Consider the following regression where

`airq`

is an indicator of air quality (lower is better) for a particular metropolitan area in California,`dens1000`

is the number of 1000s of people per square mile,`coas`

indicates whether or not the metro area is on the coast, and`medi1000`

is the median income in the metro area (in thousands of dollars).`data("Airq", package="Ecdat") library(modelsummary) Airq$coas <- 1*(Airq$coas=="yes") Airq$dens1000 <- Airq$dens/1000 Airq$medi1000 <- Airq$medi/1000 reg1 <- lm(airq ~ dens1000 + coas + dens1000*coas + medi1000, data=Airq) modelsummary(reg1, fmt=1, gof_omit=".")`

Model 1

(Intercept)

120.6

(9.5)

dens1000

−0.3

(2.8)

coas

−31.2

(11.3)

medi1000

0.8

(0.4)

dens1000 × coas

−1.2

(3.4)

Which regressors are statistically significant in this regression?

What is the predicted value for the air quality index for a metro area with 1000 people per square mile, that is not located on the coast, and with median income equal to $50,000?

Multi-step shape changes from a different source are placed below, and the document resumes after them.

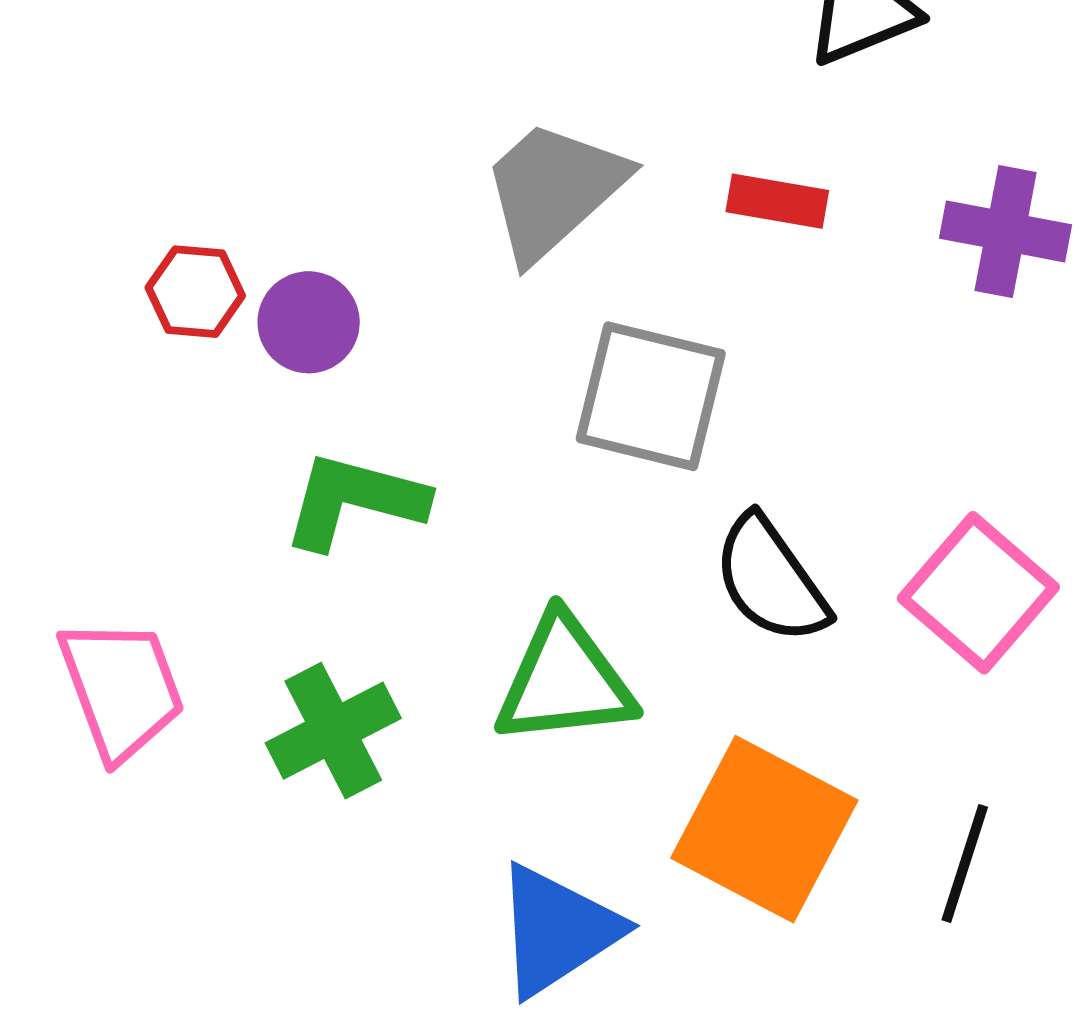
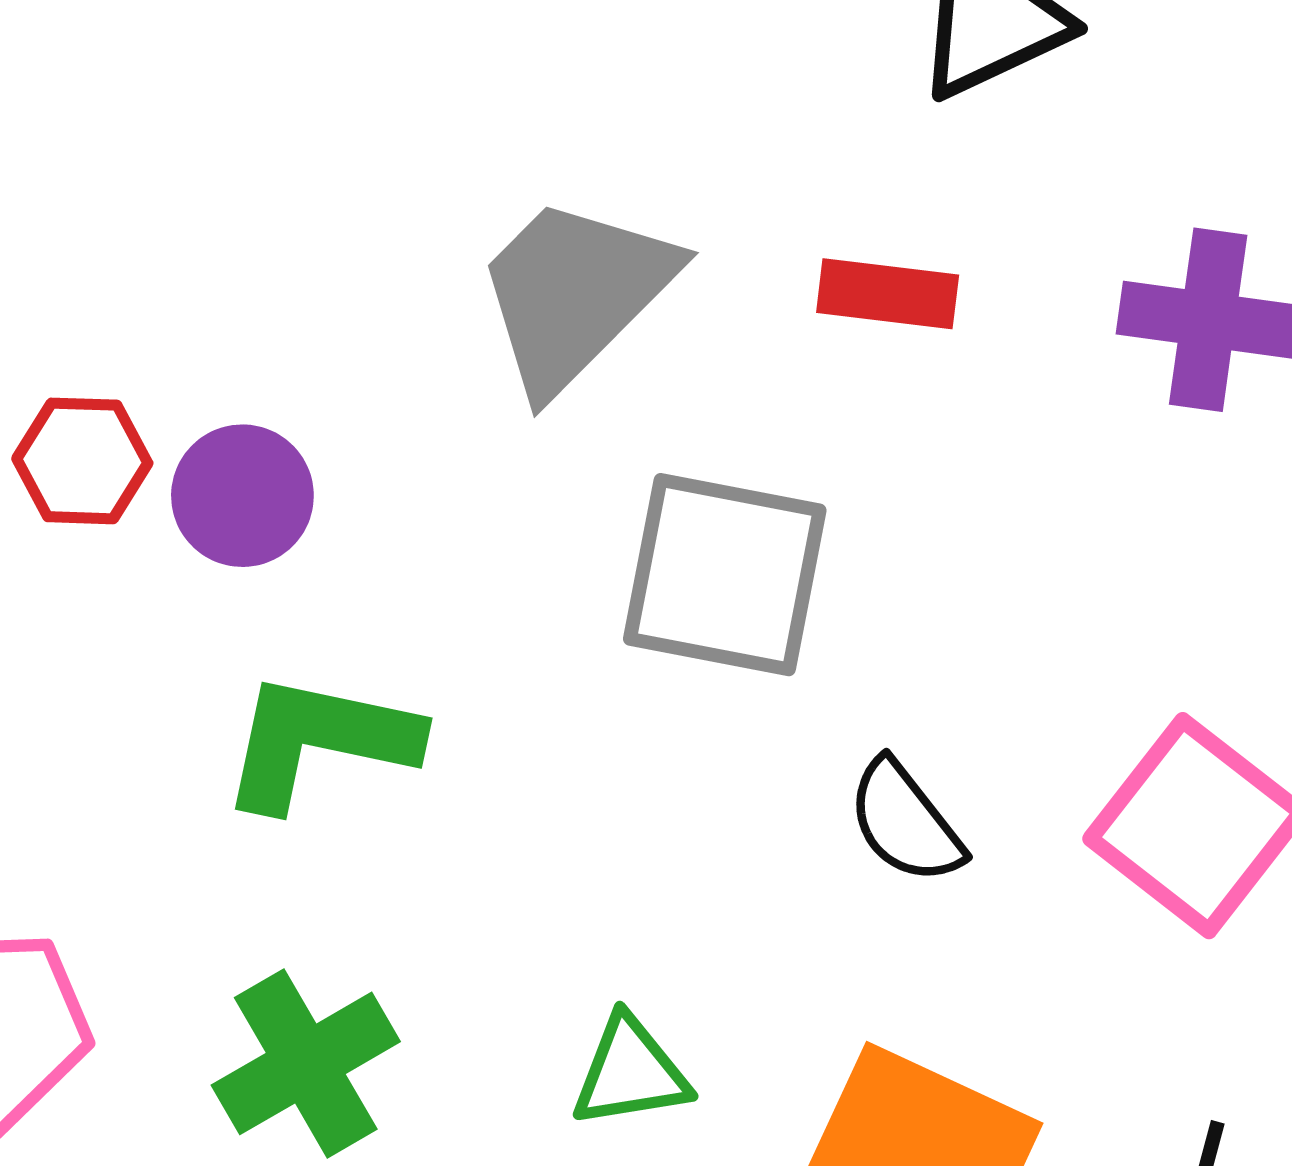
black semicircle: (771, 580) -> (905, 822), size x0.7
green triangle: (565, 681) -> (630, 1072), moved, size x0.6

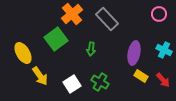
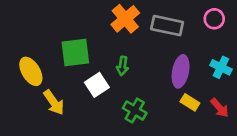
orange cross: (72, 14) -> (125, 19), moved
gray rectangle: (107, 19) -> (167, 26), moved, turned -35
green square: (56, 39) -> (75, 52), turned 30
white square: (72, 84) -> (97, 85), moved

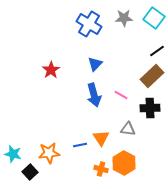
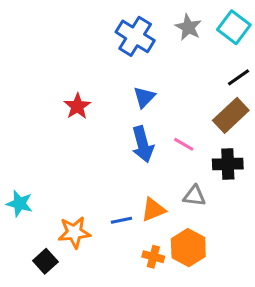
gray star: (124, 18) -> (188, 27), turned 30
orange triangle: (101, 138) -> (153, 210), turned 42
cyan star: (13, 154) -> (20, 204), moved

Consider the following regression, where

`child_fincome`

is child’s family income,`parent_fincome`

is parents’ family income,`sex`

is binary variable indicating whether a child is male,`yearborn`

is the year that the child was born in, and`education`

is the years of education of the child.`load("../Detailed Course Notes/data/intergenerational_mobility.RData") reg2 <- lm(log(child_fincome) ~ log(parent_fincome) + sex + yearborn + education, data=intergenerational_mobility) summary(reg2)`

`## ## Call: ## lm(formula = log(child_fincome) ~ log(parent_fincome) + sex + ## yearborn + education, data = intergenerational_mobility) ## ## Residuals: ## Min 1Q Median 3Q Max ## -3.11404 -0.32489 0.04514 0.36940 2.70867 ## ## Coefficients: ## Estimate Std. Error t value Pr(>|t|) ## (Intercept) 21.3037430 1.9719502 10.803 < 2e-16 *** ## log(parent_fincome) 0.5964735 0.0198679 30.022 < 2e-16 *** ## sex 0.0318506 0.0194484 1.638 0.101572 ## yearborn -0.0085957 0.0009896 -8.686 < 2e-16 *** ## education 0.0012618 0.0003437 3.672 0.000244 *** ## --- ## Signif. codes: 0 '***' 0.001 '**' 0.01 '*' 0.05 '.' 0.1 ' ' 1 ## ## Residual standard error: 0.5834 on 3625 degrees of freedom ## Multiple R-squared: 0.2221, Adjusted R-squared: 0.2212 ## F-statistic: 258.8 on 4 and 3625 DF, p-value: < 2.2e-16`

How do you interpret the coefficient on

`log(parent_fincome)`

in this model?

Let \(Y\) denote a person’s age in the United States. Suppose that you have the theory that \(\mathbb{E}[Y] = 35\). You are able to collect a random sample of 100 observations. Using this data, you calculate \(\bar{Y} = 37\) and that \(\hat{\mathrm{var}}(Y) = 6\).

Calculate a t-statistic for testing the null hypothesis that \(\mathbb{E}[Y]=35\). Do you reject the null hypothesis here? Explain.

What is the standard error of \(\bar{Y}\).

Calculate a p-value for the null hypothesis that \(\mathbb{E}[Y]=35\). How do you interpret it?

Calculate a 95% confidence interval for \(\mathbb{E}[Y]\). How do you interpret it?

Consider the following regression using country-level data, where \(GDP\) is a country’s GDP, \(Inflation\) is the country’s current inflation rate, \(Europe\) is a binary variable indicating whether the country is located in Europe, and where \(Democracy\) is a binary variable indicating whether a country has democratic institutions.

\[GDP = \beta_0 + \beta_1 Inflation + \beta_2 Inflation \cdot Europe + \beta_3 Inflation^2 + \beta_4 Democracy + U\]

What is the partial effect of Inflation in this model?

What is the average partial effect of Inflation in this model?

Given relevant data, how would you estimate the average partial effect of Inflation?